Можно себе представить, с каким волнением я взял в руки газету и принялся читать свой «рассказ». К счастью своему, убедился, что никаких ошибок, опечаток в нем не было. Отодвинул газету, ждал, что скажет мне приятель. А он не торопился, хотя я чувствовал, что Петр Иванович понимает, что материал этот не рядовой и для меня необычен.
– Много я прочитал твоих статей, но эта…
Кажется, он умышленно тянул, нагнетал напряжение. Помогал жене накрывать на стол, покачивал головой.
– Жалко, что придется нам расставаться,- сказал он не ожиданно.
– Да почему?
– А потому, друг мой, что в нашем волчьем мире таких вещей не прощают.
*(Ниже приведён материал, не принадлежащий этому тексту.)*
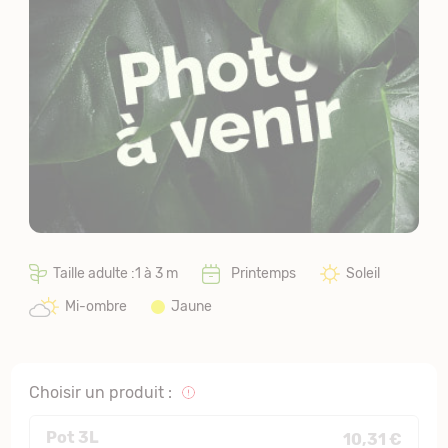
Taille adulte :1 à 3 m
Printemps
Soleil
Mi-ombre
Jaune
Choisir un produit :
Pot 3L
10,31 €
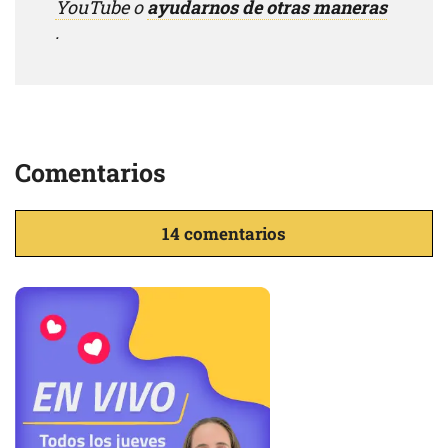
YouTube
o
ayudarnos de otras maneras
.
Comentarios
14 comentarios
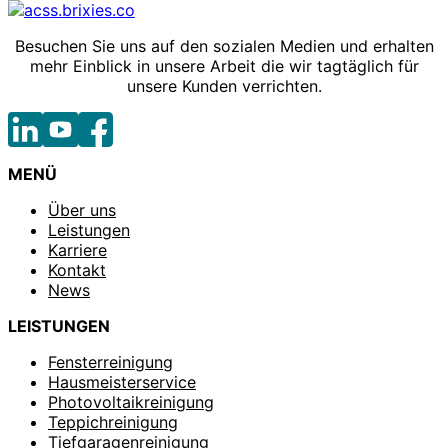
Besuchen Sie uns auf den sozialen Medien und erhalten
mehr Einblick in unsere Arbeit die wir tagtäglich für
unsere Kunden verrichten.
MENÜ
Über uns
Leistungen
Karriere
Kontakt
News
LEISTUNGEN
Fensterreinigung
Hausmeisterservice
Photovoltaikreinigung
Teppichreinigung
Tiefgaragenreinigung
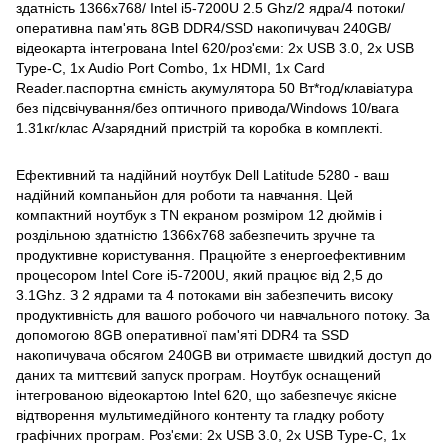
здатність 1366x768/ Intel i5-7200U 2.5 Ghz/2 ядра/4 потоки/
оперативна пам'ять 8GB DDR4/SSD накопичувач 240GB/
відеокарта інтегрована Intel 620/роз'єми: 2x USB 3.0, 2x USB
Type-C, 1x Audio Port Combo, 1x HDMI, 1x Card
Reader.паспортна ємність акумулятора 50 Вт*год/клавіатура
без підсвічування/без оптичного привода/Windows 10/вага
1.31кг/клас A/зарядний пристрій та коробка в комплекті.
Ефективний та надійний ноутбук Dell Latitude 5280 - ваш
надійний компаньйон для роботи та навчання. Цей
компактний ноутбук з TN екраном розміром 12 дюймів і
роздільною здатністю 1366x768 забезпечить зручне та
продуктивне користування. Працюйте з енергоефективним
процесором Intel Core i5-7200U, який працює від 2,5 до
3.1Ghz. З 2 ядрами та 4 потоками він забезпечить високу
продуктивність для вашого робочого чи навчального потоку. За
допомогою 8GB оперативної пам'яті DDR4 та SSD
накопичувача обсягом 240GB ви отримаєте швидкий доступ до
даних та миттєвий запуск програм. Ноутбук оснащений
інтегрованою відеокартою Intel 620, що забезпечує якісне
відтворення мультимедійного контенту та гладку роботу
графічних програм. Роз'єми: 2x USB 3.0, 2x USB Type-C, 1x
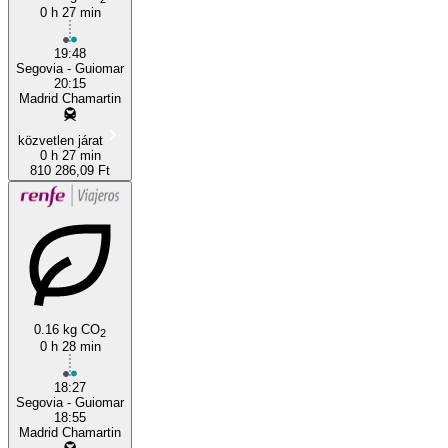
0 h 27 min
19:48
Segovia - Guiomar
20:15
Madrid Chamartin
közvetlen járat
0 h 27 min
810 286,09 Ft
0.16 kg CO
2
0 h 28 min
18:27
Segovia - Guiomar
18:55
Madrid Chamartin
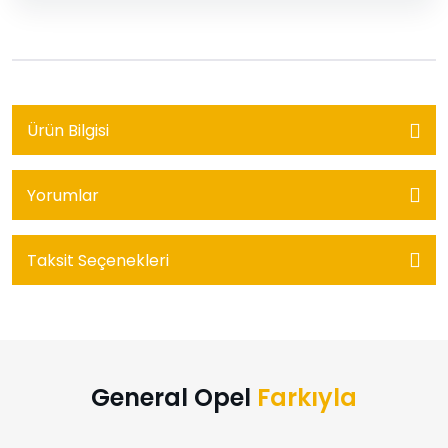
Ürün Bilgisi
Yorumlar
Taksit Seçenekleri
General Opel
Farkıyla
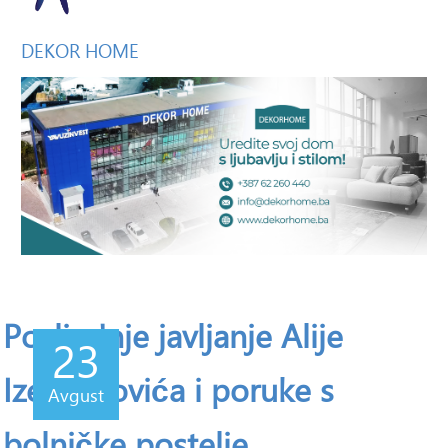
DEKOR
HOME
Posljednje javljanje Alije
23
Izetbegovića i poruke s
Avgust
bolničke postelje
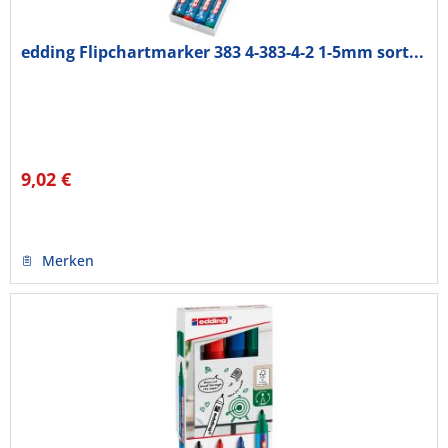
edding Flipchartmarker 383 4-383-4-2 1-5mm sort...
9,02 €
Merken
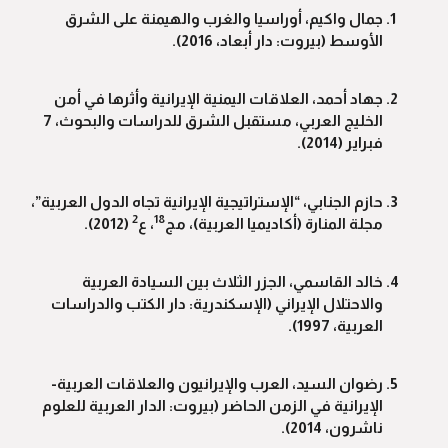
جمال واكيم، أوراسيا والغرب والهيمنة على الشرق
الأوسط (بيروت: دار أبعاد، 2016).
جهاد أحمد، العلاقات اليمنية الإيرانية وأثرها في أمن
الخليج العربي، مستقبل الشرق للدراسات والبحوث، 7
فبراير (2014).
حازم الجنابي، “الإستراتيجية الإيرانية تجاه الدول العربية”،
2
18
مجلة المنارة (أكاديميا العربية)، مج
، ع
(2012).
خالد القاسمي، الجزر الثلاث بين السيادة العربية
والاحتلال الإيراني (الإسكندرية: دار الكتب والدراسات
العربية، 1997).
رضوان السيد، العرب والإيرانيون والعلاقات العربية-
الإيرانية في الزمن الحاضر (بيروت: الدار العربية للعلوم
ناشرون، 2014).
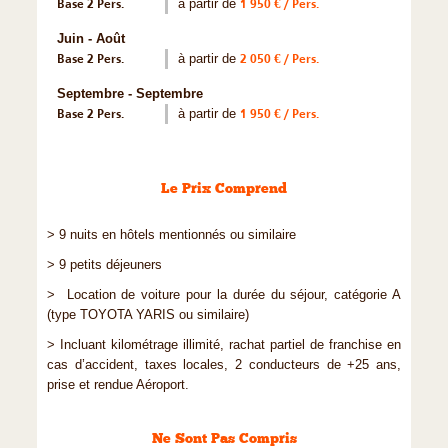
Base 2 Pers.
à partir de
1 950 € / Pers.
Juin - Août
Base 2 Pers.
à partir de
2 050 € / Pers.
Septembre - Septembre
Base 2 Pers.
à partir de
1 950 € / Pers.
Le Prix Comprend
> 9 nuits en hôtels mentionnés ou similaire
> 9 petits déjeuners
> Location de voiture pour la durée du séjour, catégorie A
(type TOYOTA YARIS ou similaire)
> Incluant kilométrage illimité, rachat partiel de franchise en
cas d’accident, taxes locales, 2 conducteurs de +25 ans,
prise et rendue Aéroport.
Ne Sont Pas Compris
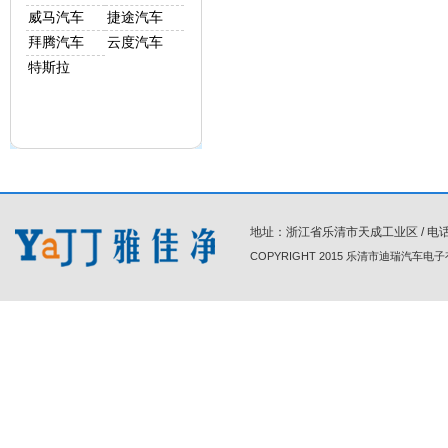
威马汽车
捷途汽车
拜腾汽车
云度汽车
特斯拉
地址：浙江省乐清市天成工业区 / 电话 : 86-0
COPYRIGHT 2015 乐清市迪瑞汽车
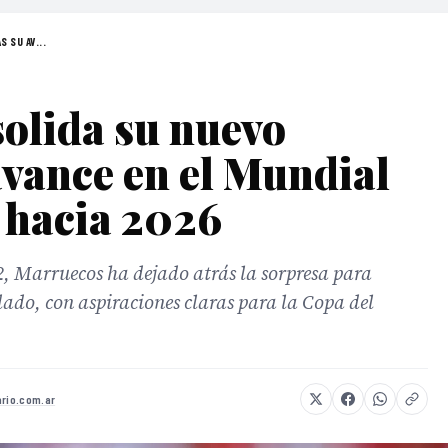
 SU AV...
olida su nuevo
avance en el Mundial
 hacia 2026
2, Marruecos ha dejado atrás la sorpresa para
ado, con aspiraciones claras para la Copa del
ario.com.ar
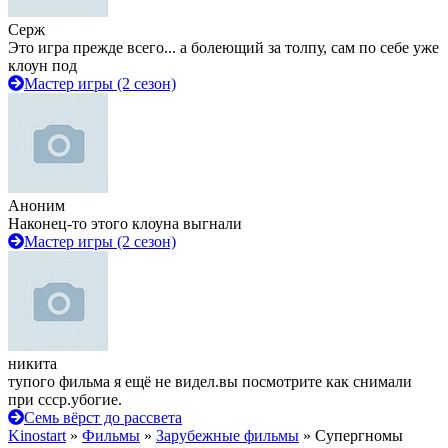
Серж
Это игра прежде всего... а болеющий за толпу, сам по себе уже
клоун под
Мастер игры (2 сезон)
Аноним
Наконец-то этого клоуна выгнали
Мастер игры (2 сезон)
никита
тупого фильма я ещё не видел.вы посмотрите как снимали
при ссср.убогие.
Семь вёрст до рассвета
Kinostart
»
Фильмы
»
Зарубежные фильмы
» Супергномы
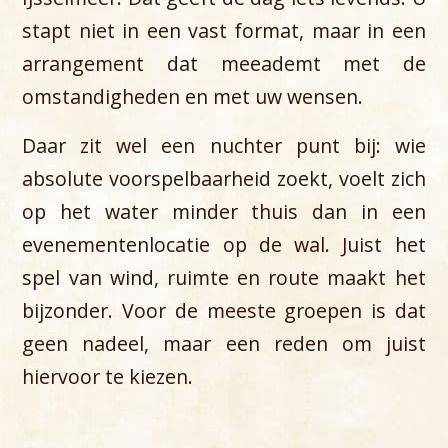
stapt niet in een vast format, maar in een
arrangement dat meeademt met de
omstandigheden en met uw wensen.
Daar zit wel een nuchter punt bij: wie
absolute voorspelbaarheid zoekt, voelt zich
op het water minder thuis dan in een
evenementenlocatie op de wal. Juist het
spel van wind, ruimte en route maakt het
bijzonder. Voor de meeste groepen is dat
geen nadeel, maar een reden om juist
hiervoor te kiezen.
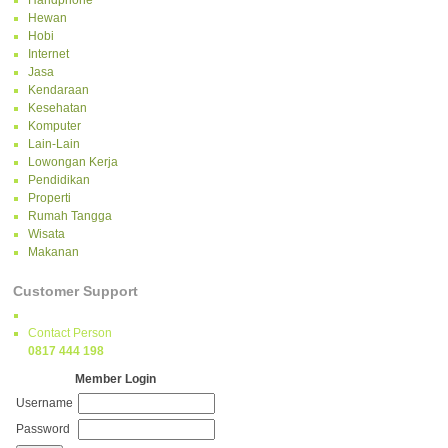
Handphone
Hewan
Hobi
Internet
Jasa
Kendaraan
Kesehatan
Komputer
Lain-Lain
Lowongan Kerja
Pendidikan
Properti
Rumah Tangga
Wisata
Makanan
Customer Support
Contact Person
0817 444 198
Member Login
Username
Password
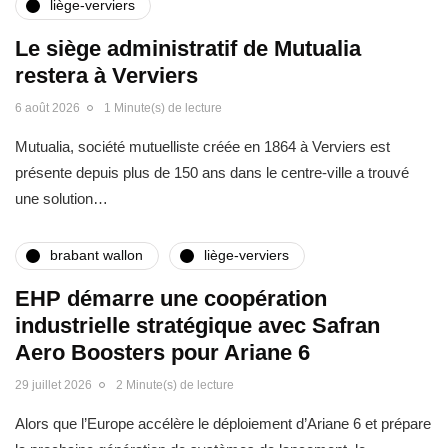
liège-verviers
Le siège administratif de Mutualia
restera à Verviers
6 août 2026
1 Minute(s) de lecture
Mutualia, société mutuelliste créée en 1864 à Verviers est
présente depuis plus de 150 ans dans le centre-ville a trouvé
une solution…
brabant wallon
liège-verviers
EHP démarre une coopération
industrielle stratégique avec Safran
Aero Boosters pour Ariane 6
29 juillet 2026
2 Minute(s) de lecture
Alors que l’Europe accélère le déploiement d’Ariane 6 et prépare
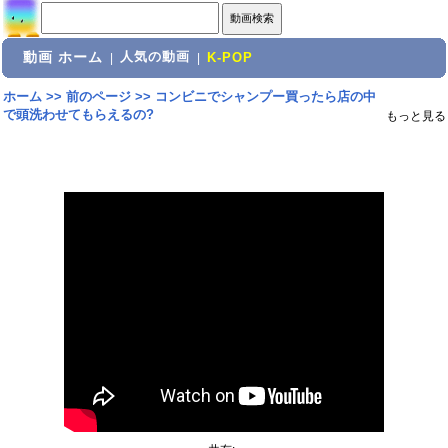
動画 ホーム
人気の動画
|
|
K-POP
ホーム
>>
前のページ
>>
コンビニでシャンプー買ったら店の中
で頭洗わせてもらえるの?
もっと見る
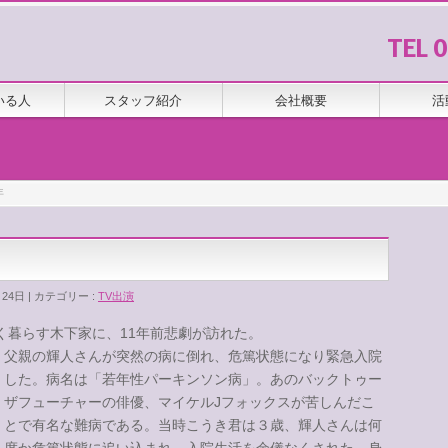
TEL 
いる人
スタッフ紹介
会社概要
活
年
月24日
カテゴリー :
TV出演
良く暮らす木下家に、11年前悲劇が訪れた。
父親の輝人さんが突然の病に倒
れ、危篤状態になり緊急入院
した。病名は「若年性パーキンソン病」。あのバックトゥー
ザフューチャーの俳優、マイケルJフォックスが苦しんだこ
とで有名な難病である。当時こうき君は３歳、輝人さんは何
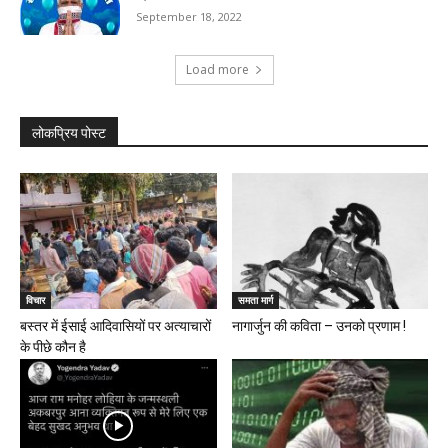
September 18, 2022
Load more
लोकप्रिय पोस्ट
विचार
समता मार्ग
बस्तर में ईसाई आदिवासियों पर अत्याचारों
नागार्जुन की कविता – उनको प्रणाम !
के पीछे कौन है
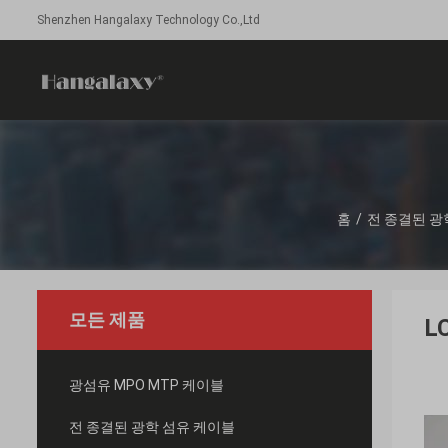
Shenzhen Hangalaxy Technology Co.,Ltd
홈
/
전 종결된 광
모든 제품
L
광섬유 MPO MTP 케이블
전 종결된 광학 섬유 케이블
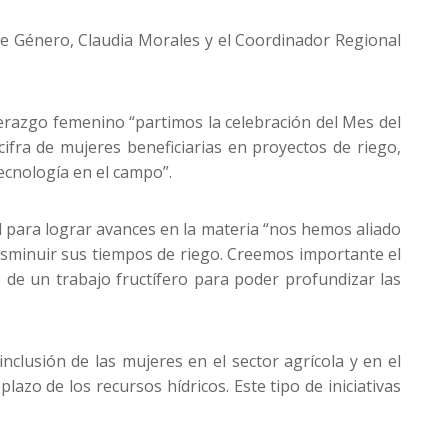
 de Género, Claudia Morales y el Coordinador Regional
derazgo femenino “partimos la celebración del Mes del
fra de mujeres beneficiarias en proyectos de riego,
ecnología en el campo”.
al para lograr avances en la materia “nos hemos aliado
isminuir sus tiempos de riego. Creemos importante el
 de un trabajo fructífero para poder profundizar las
clusión de las mujeres en el sector agrícola y en el
azo de los recursos hídricos. Este tipo de iniciativas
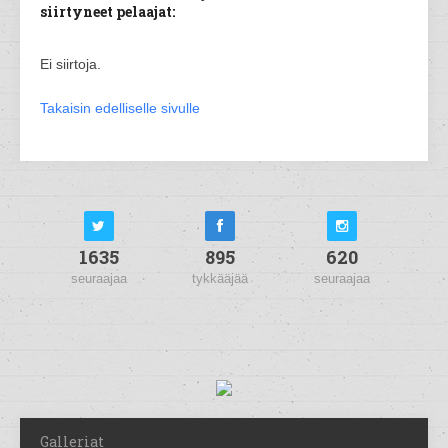
siirtyneet pelaajat:
Ei siirtoja.
Takaisin edelliselle sivulle
1635
895
620
seuraajaa
tykkääjää
seuraajaa
Galleriat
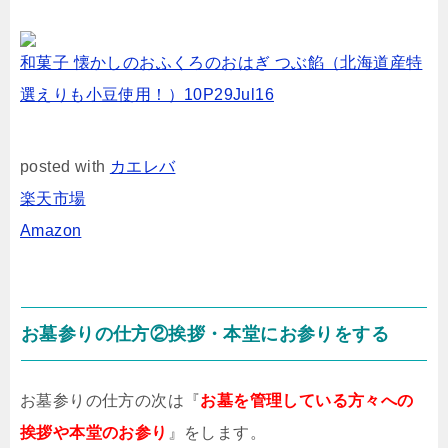
和菓子 懐かしのおふくろのおはぎ つぶ餡（北海道産特
選えりも小豆使用！）10P29Jul16
posted with
カエレバ
楽天市場
Amazon
お墓参りの仕方②挨拶・本堂にお参りをする
お墓参りの仕方の次は『
お墓を管理している方々への
挨拶や本堂のお参り
』をします。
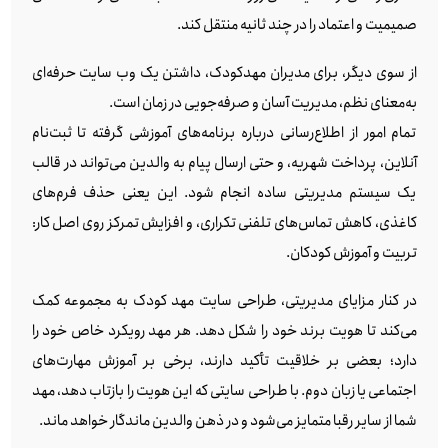
صمیمیت و اعتماد را در چند ثانیه منتقل کند.
از سوی دیگر، برای مدیران مهدکودک، داشتن یک وب‌ سایت حرفه‌ای
به‌معنای نظم، مدیریت آسان و صرفه‌جویی در زمان است.
تمام امور از اطلاع‌رسانی درباره برنامه‌های آموزشی گرفته تا ثبت‌نام
آنلاین، پرداخت شهریه، و حتی ارسال پیام به والدین می‌تواند در قالب
یک سیستم مدیریتی ساده انجام شود. این یعنی حذف فرم‌های
کاغذی، کاهش تماس‌های تلفنی تکراری، و افزایش تمرکز روی اصل کار:
تربیت و آموزش کودکان.
در کنار مزایای مدیریتی، طراحی سایت مهد کودک به مجموعه کمک
می‌کند تا هویت برند خود را شکل دهد. هر مهد رویکرد خاص خود را
دارد؛ بعضی بر خلاقیت تأکید دارند، برخی بر آموزش مهارت‌های
اجتماعی یا زبان دوم. با طراحی سایتی که این هویت را بازتاب دهد، مهد
شما از سایر رقبا متمایز می‌شود و در ذهن والدین ماندگار خواهد ماند.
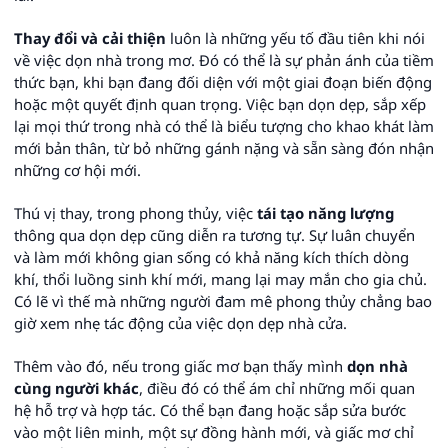
Thay đổi và cải thiện
luôn là những yếu tố đầu tiên khi nói
về việc dọn nhà trong mơ. Đó có thể là sự phản ánh của tiềm
thức bạn, khi bạn đang đối diện với một giai đoạn biến động
hoặc một quyết định quan trọng. Việc bạn dọn dẹp, sắp xếp
lại mọi thứ trong nhà có thể là biểu tượng cho khao khát làm
mới bản thân, từ bỏ những gánh nặng và sẵn sàng đón nhận
những cơ hội mới.
Thú vị thay, trong phong thủy, việc
tái tạo năng lượng
thông qua dọn dẹp cũng diễn ra tương tự. Sự luân chuyển
và làm mới không gian sống có khả năng kích thích dòng
khí, thổi luồng sinh khí mới, mang lại may mắn cho gia chủ.
Có lẽ vì thế mà những người đam mê phong thủy chẳng bao
giờ xem nhẹ tác động của việc dọn dẹp nhà cửa.
Thêm vào đó, nếu trong giấc mơ bạn thấy mình
dọn nhà
cùng người khác
, điều đó có thể ám chỉ những mối quan
hệ hỗ trợ và hợp tác. Có thể bạn đang hoặc sắp sửa bước
vào một liên minh, một sự đồng hành mới, và giấc mơ chỉ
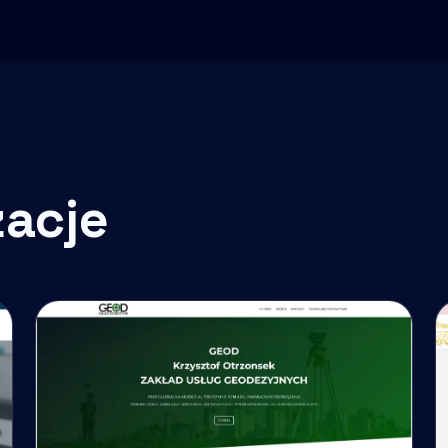
zacje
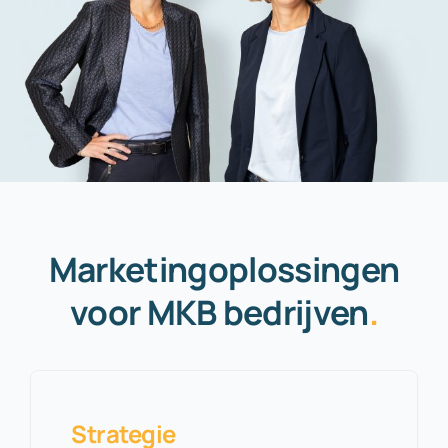
Marketingoplossingen
voor MKB bedrijven
.
Strategie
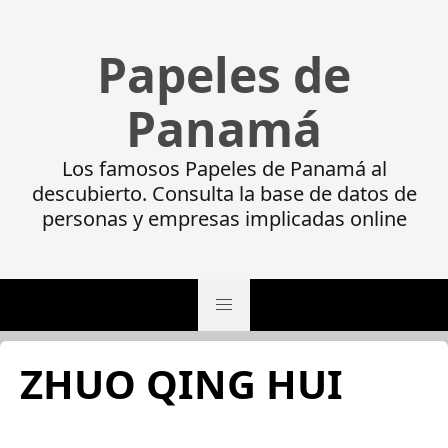
Papeles de
Panamá
Los famosos Papeles de Panamá al
descubierto. Consulta la base de datos de
personas y empresas implicadas online
ZHUO QING HUI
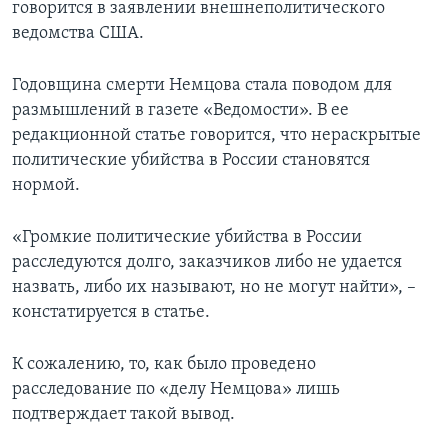
говорится в заявлении внешнеполитического
ведомства США.
Годовщина смерти Немцова стала поводом для
размышлений в газете «Ведомости». В ее
редакционной статье говорится, что нераскрытые
политические убийства в России становятся
нормой.
«Громкие политические убийства в России
расследуются долго, заказчиков либо не удается
назвать, либо их называют, но не могут найти», –
констатируется в статье.
К сожалению, то, как было проведено
расследование по «делу Немцова» лишь
подтверждает такой вывод.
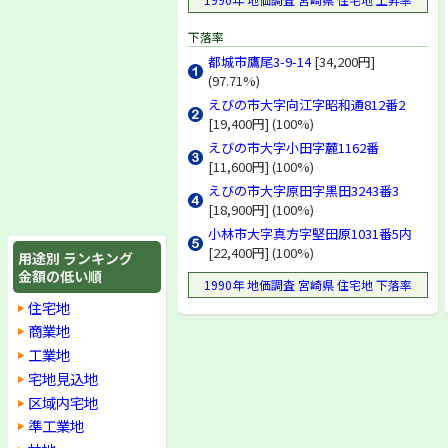
下落率
都城市鷹尾3-9-14
[34,200円]
(97.71%)
えびの市大字向江字昭和通812番2
[19,400円] (100%)
えびの市大字小田字麓1162番
[11,600円] (100%)
えびの市大字原田字黒田3243番3
[18,900円] (100%)
小林市大字真方字堅田原1031番5内
[22,400円] (100%)
用途別 ランキング
金額の低い順
1990年 地価調査 宮崎県 住宅地 下落率
住宅地
商業地
工業地
宅地見込地
区域内宅地
準工業地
Никому! – Несколько минут он молчал, потом заключил: – И Аджубей тебе не поможет.
Я возразил:
– Если уж отвечать придется, то и мне, и ему, как редактору. Их-то бьют еще больнее.
– Кого-нибудь, может, и бьют, а его не ударят. Пока у него тесть…- Петр Иванович ткнул пальцем в потолок,- не ударят!…
Вечером заехал в «Челябинский рабочий» к Дробышевскому. Вячеслав был, как и прежде, будто бы весел, любезен, но в глаза мне не смотрел, был суетлив и говорил о пустяках с нарочитой, плохо скрываемой беззаботностью. Когда он на минуту вышел из кабинета, ребята, тут вертевшиеся, сказали:
– Он только что с бюро обкома. Там твою статью признали неправильной. Будут писать в ЦК, требовать опровержения.
– А что опровергать? Объекты приняли, а их просто нет. Пусть приедет комиссия, проверит.
– А-а… Брось ты! Комиссия? Кому это надо? Кто руку поднимет – на обком, на Лаптева? Он-то – член ЦК. Нет, старик, ты тут, конечно, дал маху. Таких вещей не прощают.